[MATERIAL FOR THE TASK Boundary: Start]

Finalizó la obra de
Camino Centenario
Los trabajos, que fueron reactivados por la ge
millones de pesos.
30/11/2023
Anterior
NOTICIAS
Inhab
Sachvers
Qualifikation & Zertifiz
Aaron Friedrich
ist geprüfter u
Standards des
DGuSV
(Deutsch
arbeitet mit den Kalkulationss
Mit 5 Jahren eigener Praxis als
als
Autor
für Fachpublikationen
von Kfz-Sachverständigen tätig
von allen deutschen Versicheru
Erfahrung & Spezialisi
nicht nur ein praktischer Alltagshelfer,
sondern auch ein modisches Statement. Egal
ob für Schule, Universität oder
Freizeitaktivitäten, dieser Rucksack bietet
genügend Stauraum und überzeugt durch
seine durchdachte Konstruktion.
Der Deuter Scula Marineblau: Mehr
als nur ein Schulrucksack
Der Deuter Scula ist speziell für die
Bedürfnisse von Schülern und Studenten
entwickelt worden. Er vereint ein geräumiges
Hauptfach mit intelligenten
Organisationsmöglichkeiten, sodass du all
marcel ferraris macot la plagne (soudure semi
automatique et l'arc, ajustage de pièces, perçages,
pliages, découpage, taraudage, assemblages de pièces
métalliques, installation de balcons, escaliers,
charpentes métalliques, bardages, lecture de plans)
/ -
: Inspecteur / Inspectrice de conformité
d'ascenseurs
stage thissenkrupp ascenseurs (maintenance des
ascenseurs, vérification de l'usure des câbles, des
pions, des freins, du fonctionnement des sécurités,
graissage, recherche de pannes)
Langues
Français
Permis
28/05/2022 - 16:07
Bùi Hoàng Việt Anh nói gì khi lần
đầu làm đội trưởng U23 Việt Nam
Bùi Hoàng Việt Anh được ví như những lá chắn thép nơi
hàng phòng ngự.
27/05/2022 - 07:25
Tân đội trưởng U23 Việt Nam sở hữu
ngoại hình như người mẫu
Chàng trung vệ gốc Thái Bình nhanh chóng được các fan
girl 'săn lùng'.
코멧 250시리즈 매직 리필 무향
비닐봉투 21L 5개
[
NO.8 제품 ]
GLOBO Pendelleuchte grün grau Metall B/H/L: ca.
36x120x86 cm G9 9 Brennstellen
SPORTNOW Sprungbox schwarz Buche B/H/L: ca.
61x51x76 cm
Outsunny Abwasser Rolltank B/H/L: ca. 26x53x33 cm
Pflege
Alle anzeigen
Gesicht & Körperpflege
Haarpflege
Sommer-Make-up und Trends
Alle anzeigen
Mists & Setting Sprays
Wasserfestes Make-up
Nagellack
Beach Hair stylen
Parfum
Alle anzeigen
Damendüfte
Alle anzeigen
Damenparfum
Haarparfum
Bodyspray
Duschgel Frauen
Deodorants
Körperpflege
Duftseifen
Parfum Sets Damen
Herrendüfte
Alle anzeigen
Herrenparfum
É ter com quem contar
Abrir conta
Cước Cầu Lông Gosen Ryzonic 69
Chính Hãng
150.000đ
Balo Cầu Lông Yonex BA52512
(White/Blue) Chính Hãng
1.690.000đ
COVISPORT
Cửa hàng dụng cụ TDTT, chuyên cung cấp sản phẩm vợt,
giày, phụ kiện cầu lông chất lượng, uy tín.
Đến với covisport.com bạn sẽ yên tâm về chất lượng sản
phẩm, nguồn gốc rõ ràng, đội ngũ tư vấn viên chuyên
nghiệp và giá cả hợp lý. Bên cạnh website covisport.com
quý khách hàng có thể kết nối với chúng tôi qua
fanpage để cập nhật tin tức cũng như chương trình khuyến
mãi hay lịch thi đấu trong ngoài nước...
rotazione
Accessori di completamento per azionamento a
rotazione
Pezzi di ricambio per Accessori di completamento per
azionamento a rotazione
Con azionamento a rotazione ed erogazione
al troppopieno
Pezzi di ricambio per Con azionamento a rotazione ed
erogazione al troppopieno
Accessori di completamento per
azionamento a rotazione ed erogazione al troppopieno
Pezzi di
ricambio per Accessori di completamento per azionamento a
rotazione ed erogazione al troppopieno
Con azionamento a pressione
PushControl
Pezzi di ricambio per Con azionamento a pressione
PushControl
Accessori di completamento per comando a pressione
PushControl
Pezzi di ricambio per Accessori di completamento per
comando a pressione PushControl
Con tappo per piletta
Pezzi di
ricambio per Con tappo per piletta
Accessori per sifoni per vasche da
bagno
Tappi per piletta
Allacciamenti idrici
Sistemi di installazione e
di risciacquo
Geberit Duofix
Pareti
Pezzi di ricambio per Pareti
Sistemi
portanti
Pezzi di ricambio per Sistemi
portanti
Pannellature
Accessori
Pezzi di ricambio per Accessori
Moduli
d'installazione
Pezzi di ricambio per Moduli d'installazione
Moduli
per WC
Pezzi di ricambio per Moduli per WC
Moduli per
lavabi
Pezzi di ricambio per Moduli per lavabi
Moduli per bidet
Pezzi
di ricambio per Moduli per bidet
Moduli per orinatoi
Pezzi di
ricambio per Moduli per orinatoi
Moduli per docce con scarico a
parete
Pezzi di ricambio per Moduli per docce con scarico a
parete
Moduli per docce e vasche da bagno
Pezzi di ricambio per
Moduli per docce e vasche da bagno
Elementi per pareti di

[MATERIAL FOR THE TASK Boundary: End]

» **PROBLEM DESCRIPTION**: Wherever the string "pièces" shows up in a line above, tally that line, and answer with the final number alone.

» **RESPONSE**: 2